▶ Your objective:
The lines from the one holding "Affiliate (712, 50)" to the end of the records below, exactly as written, are the only thing to return.

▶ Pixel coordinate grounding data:
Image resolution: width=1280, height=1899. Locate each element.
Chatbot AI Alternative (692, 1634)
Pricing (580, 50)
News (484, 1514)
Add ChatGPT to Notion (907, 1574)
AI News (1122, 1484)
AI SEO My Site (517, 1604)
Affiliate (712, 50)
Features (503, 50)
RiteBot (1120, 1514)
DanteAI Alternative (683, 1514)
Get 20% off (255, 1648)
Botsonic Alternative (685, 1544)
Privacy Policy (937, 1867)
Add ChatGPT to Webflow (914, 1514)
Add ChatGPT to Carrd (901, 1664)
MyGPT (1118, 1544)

▶ Solution for this exercise:
Affiliate (712, 50)
Features (503, 50)
RiteBot (1120, 1514)
DanteAI Alternative (683, 1514)
Get 20% off (255, 1648)
Botsonic Alternative (685, 1544)
Privacy Policy (937, 1867)
Add ChatGPT to Webflow (914, 1514)
Add ChatGPT to Carrd (901, 1664)
MyGPT (1118, 1544)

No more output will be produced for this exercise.